Transform IT Operations with ServiceNow AIOps
Many organisations, especially in public sector, spend time and money reacting to IT-related events. IT operations teams are fire-fighting against issues and maintenance, unable to get on a solid footing to make meaningful transformation. In some cases, the fire-fighting is compounded by siloed teams, legacy technologies, and a lack of clear visibility.
As we rely on digital services more for things like our health and finances, the old break-fix model of resolving issues after impact is no longer fit for purpose. All too often teams are trawling through both people and machine generated noise, increasing the amount of time taken to resolve service issues. Downstream, these challenges can lead to staff burnout or retention problems, poor user experience, lost productivity, and a lack of innovation. Operations teams need to move from reactive mode to proactive and self-healing operations.
In this blog post we’ll look at some of the ways ServiceNow IT Operations Management (ITOM) can reduce the volume of incidents from people and machines using Artificial Intelligence (AI) enhanced automation. The first section will discuss converging IT Service Management (ITSM) and IT Operations Management onto a common platform and data model. Moving on, we can identify service issues and automate remediation with AIOps (Artificial Intelligence for IT Operations).
ITOM Overview
IT operations refers to the tools and processes an organisation uses to to manage their IT infrastructure. It encompasses a variety of functions aimed at ensuring the stability, availability, and performance of IT systems.
For completeness, IT Service Management (ITSM) refers to the practices and processes an organisation uses to deliver and manage IT services in accordance with the needs of the business. IT departments use ITSM to manage system outages (incidents), investigations (problems), fixes or updates (changes), and user requests. Without these processes, services provided by IT operations would suffer; degrading customer experience and slowing down or preventing users from working.
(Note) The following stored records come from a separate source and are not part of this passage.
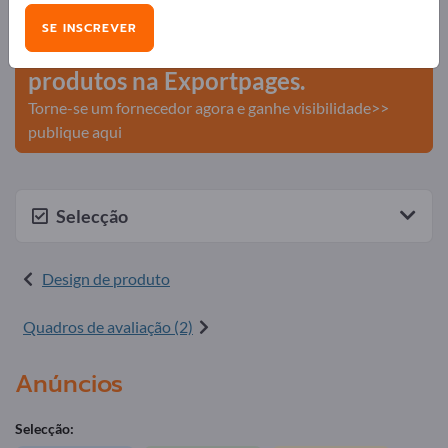
comerciais >> comece aqui
SE INSCREVER
Publique a sua empresa e os seus
produtos na Exportpages.
Torne-se um fornecedor agora e ganhe visibilidade>>
publique aqui
Selecção
Design de produto
Quadros de avaliação (2)
Anúncios
Selecção: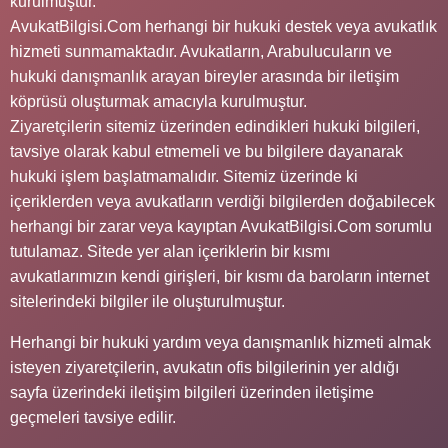
kurulmuştur.
AvukatBilgisi.Com herhangi bir hukuki destek veya avukatlık
hizmeti sunmamaktadır. Avukatların, Arabulucuların ve
hukuki danışmanlık arayan bireyler arasında bir iletişim
köprüsü oluşturmak amacıyla kurulmuştur.
Ziyaretçilerin sitemiz üzerinden edindikleri hukuki bilgileri,
tavsiye olarak kabul etmemeli ve bu bilgilere dayanarak
hukuki işlem başlatmamalıdır. Sitemiz üzerinde ki
içeriklerden veya avukatların verdiği bilgilerden doğabilecek
herhangi bir zarar veya kayıptan AvukatBilgisi.Com sorumlu
tutulamaz. Sitede yer alan içeriklerin bir kısmı
avukatlarımızın kendi girişleri, bir kısmı da baroların internet
sitelerindeki bilgiler ile oluşturulmuştur.
Herhangi bir hukuki yardım veya danışmanlık hizmeti almak
isteyen ziyaretçilerin, avukatın ofis bilgilerinin yer aldığı
sayfa üzerindeki iletişim bilgileri üzerinden iletişime
geçmeleri tavsiye edilir.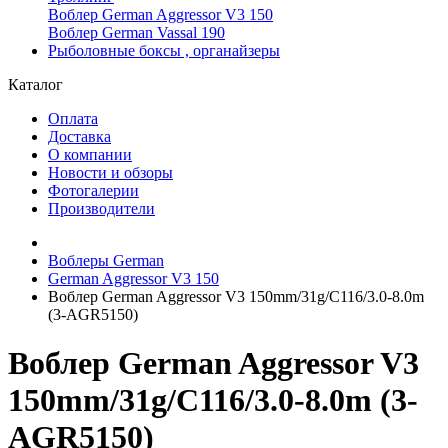
Воблер German Aggressor V3 150
Воблер German Vassal 190
Рыболовные боксы , органайзеры
Каталог
Оплата
Доставка
О компании
Новости и обзоры
Фотогалерии
Производители
Воблеры German
German Aggressor V3 150
Воблер German Aggressor V3 150mm/31g/C116/3.0-8.0m
(3-AGR5150)
Воблер German Aggressor V3
150mm/31g/C116/3.0-8.0m (3-
AGR5150)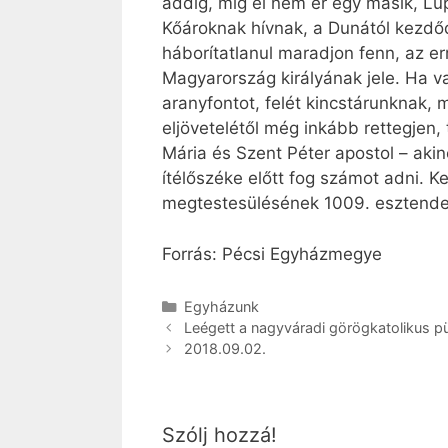
addig, míg el nem ér egy másik, Lu
Kőároknak hívnak, a Dunától kezdő
háborítatlanul maradjon fenn, az e
Magyarország királyának jele. Ha v
aranyfontot, felét kincstárunknak,
eljövetelétől még inkább rettegjen,
Mária és Szent Péter apostol – akine
ítélőszéke előtt fog számot adni. K
megtestesülésének 1009. esztendej
Forrás: Pécsi Egyházmegye
Kategória
Egyházunk
Leégett a nagyváradi görögkatolikus p
2018.09.02.
Szólj hozzá!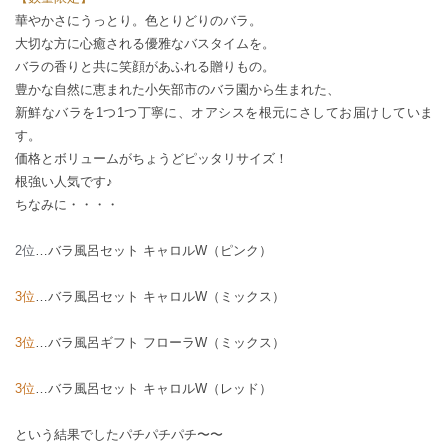
華やかさにうっとり。色とりどりのバラ。
大切な方に心癒される優雅なバスタイムを。
バラの香りと共に笑顔があふれる贈りもの。
豊かな自然に恵まれた小矢部市のバラ園から生まれた、
新鮮なバラを1つ1つ丁寧に、オアシスを根元にさしてお届けしていま
す。
価格とボリュームがちょうどピッタリサイズ！
根強い人気です♪
ちなみに・・・・
2位
…
バラ風呂セット キャロルW（ピンク）
3位
…
バラ風呂セット キャロルW（ミックス）
3位
…
バラ風呂ギフト フローラW（ミックス）
3位
…
バラ風呂セット キャロルW（レッド）
という結果でしたパチパチパチ〜〜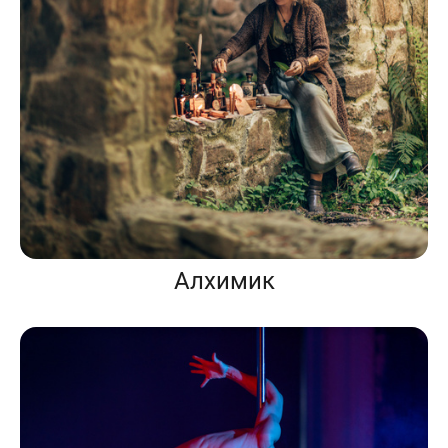
Алхимик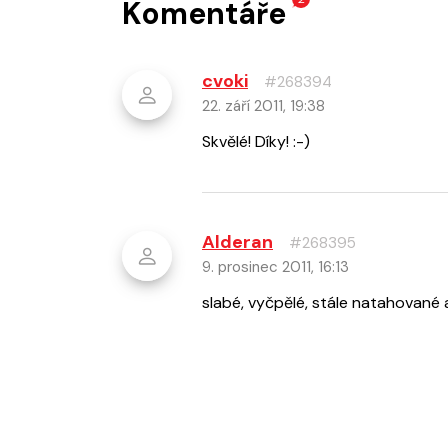
Komentáře
cvoki
#268394
22. září 2011, 19:38
Skvělé! Díky! :-)
Alderan
#268395
9. prosinec 2011, 16:13
slabé, vyčpělé, stále natahované 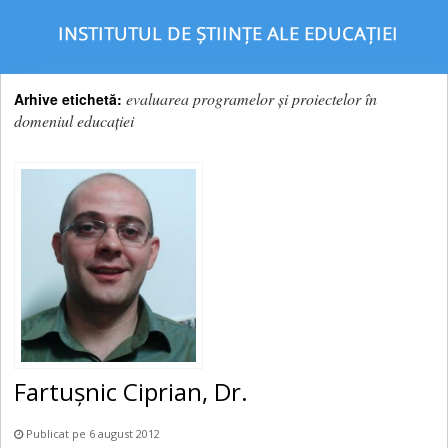
evaluarea programelor şi proiectelor în
Arhive etichetă:
domeniul educaţiei
Fartușnic Ciprian, Dr.
Publicat pe 6 august 2012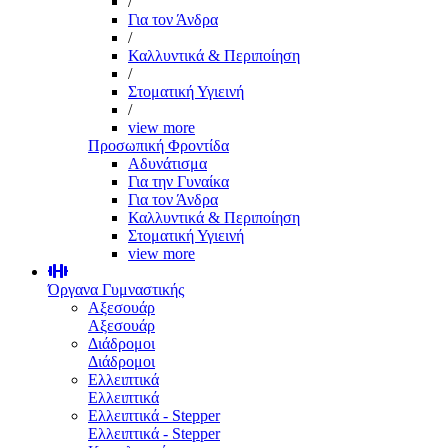
/
Για τον Άνδρα
/
Καλλυντικά & Περιποίηση
/
Στοματική Υγιεινή
/
view more
Προσωπική Φροντίδα
Αδυνάτισμα
Για την Γυναίκα
Για τον Άνδρα
Καλλυντικά & Περιποίηση
Στοματική Υγιεινή
view more
Όργανα Γυμναστικής
Αξεσουάρ
Αξεσουάρ
Διάδρομοι
Διάδρομοι
Ελλειπτικά
Ελλειπτικά
Ελλειπτικά - Stepper
Ελλειπτικά - Stepper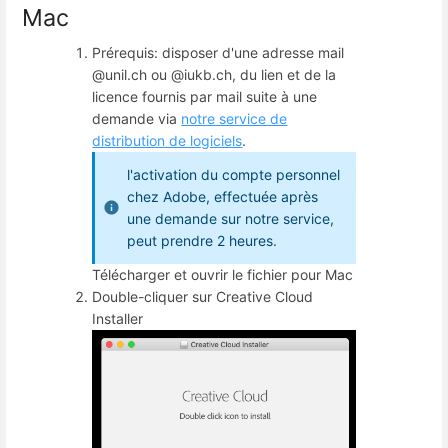
Mac
Prérequis: disposer d'une adresse mail
@unil.ch ou @iukb.ch, du lien et de la
licence fournis par mail suite à une
demande via
notre service de
distribution de logiciels
.
l'activation du compte personnel
chez Adobe, effectuée après
une demande sur notre service,
peut prendre 2 heures.
Télécharger et ouvrir le fichier pour Mac
Double-cliquer sur Creative Cloud
Installer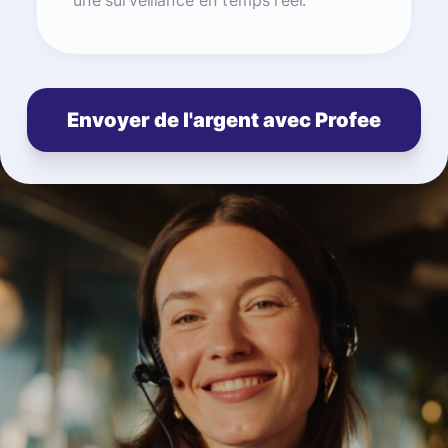
une surveillance en temps réel.
Envoyer de l'argent avec Profee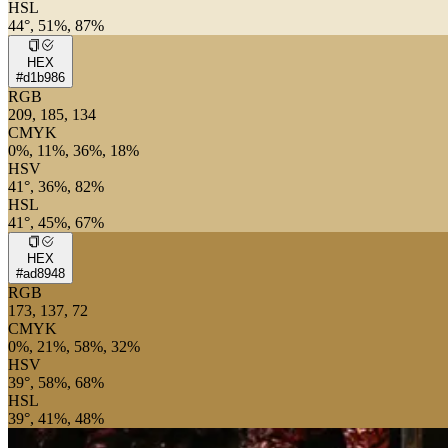
HSL
44°, 51%, 87%
HEX
#d1b986
RGB
209, 185, 134
CMYK
0%, 11%, 36%, 18%
HSV
41°, 36%, 82%
HSL
41°, 45%, 67%
HEX
#ad8948
RGB
173, 137, 72
CMYK
0%, 21%, 58%, 32%
HSV
39°, 58%, 68%
HSL
39°, 41%, 48%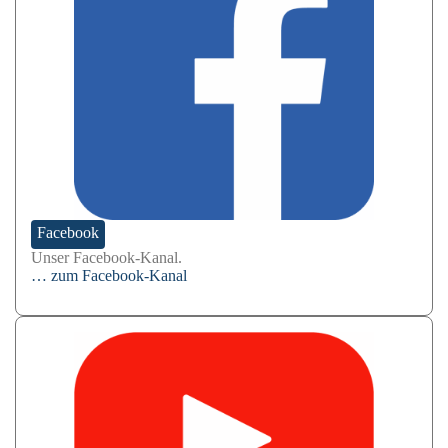
Facebook
Unser Facebook-Kanal.
… zum Facebook-Kanal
Since both service management and operations management are essential functions of IT, having them exist in silos isn’t optimal. ITSM and ITOM work better together. By taking an integrated approach, IT can open up a comprehensive view of services and operations to aid decision making, communication, resource allocation, automation, security, and incident, problem, and change management. Longer term, IT can scale more effectively as requirements and technologies change.
The ITOM journey to AIOps can be broken down into 3 phases; Visibility, Health, and Log Analytics:
1. Visibility
ITOM Visibility provides complete visibility into the IT estate, with additional capabilities to help organisations automate, prioritise, and align resources with their business services. You can see the full feature list in the ITOM Visibility documentation, but some key examples include:
- Agentless and Agent-Based Discovery – ensures full discovery of all on-premises, cloud, and hybrid infrastructure. The Agent Client Collector provides additional monitoring and log collection from a single, unified platform.
- Service Graph Connectors – out-of-the-box connectors that enrich the CMDB (Configuration Management Database) with third-party data sources. A multi-source CMDB benefits from additional context and enhanced accuracy, whilst automatically updating new or dynamic assets.
- Service Mapping – visualises business services with associated relationships and dependencies into service maps. Allows for full business and application context to be applied through all levels of operations, from assessing the impact of change requests to quickly identifying the infrastructure component(s) causing a service outage.
- Firewall Audit and Reporting – extends visibility into firewall configurations, integrating seamlessly with incident and change processes, and offering self-service reporting. Significantly reduces manual troubleshooting and resolution times for firewall related outages.
- TLS Certificate Inventory and Management – extends visibility into certificates used across systems and their expiry dates, reducing the number of certificate related outages. Integrates with workflows for automated replacement and change processes.
2. Health
Both Visibility and Health are included in ITOM Operator Professional. They provide immense value without AIOps, but their effectiveness is enhanced when upgrading to ITOM AIOps Enterprise.
The main features included with ITOM Health are event management and metric intelligence, you can find out more in the ITOM Health documentation. Without AIOps, as standalone functionality, ITOM Health provides:
- Event Management – consolidate large streams of events into a single place for monitoring and alerting. Uses out-of-the-box connectors to integrate with monitoring tools and REST API, SNMP, email, or JavaScript based custom connectors for other event sources.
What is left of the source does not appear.